Work instruction – When you set down the entries, keep every word exactly as it is but drop the pictures.

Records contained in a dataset
+===+

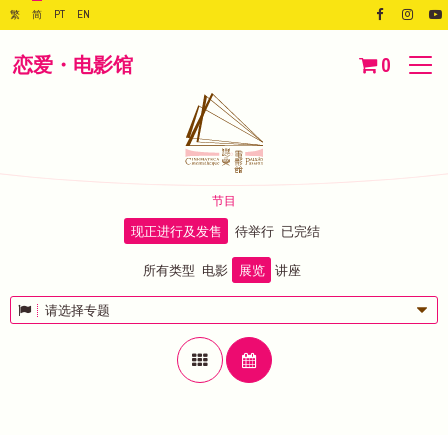
繁
简
PT
EN
恋爱・电影馆
0
节目
现正进行及发售
待举行
已完结
所有类型
电影
展览
讲座
请选择专题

+===+

Answer box –
繁
简
PT
EN
恋爱・电影馆
0
节目
现正进行及发售
待举行
已完结
所有类型
电影
展览
讲座
请选择专题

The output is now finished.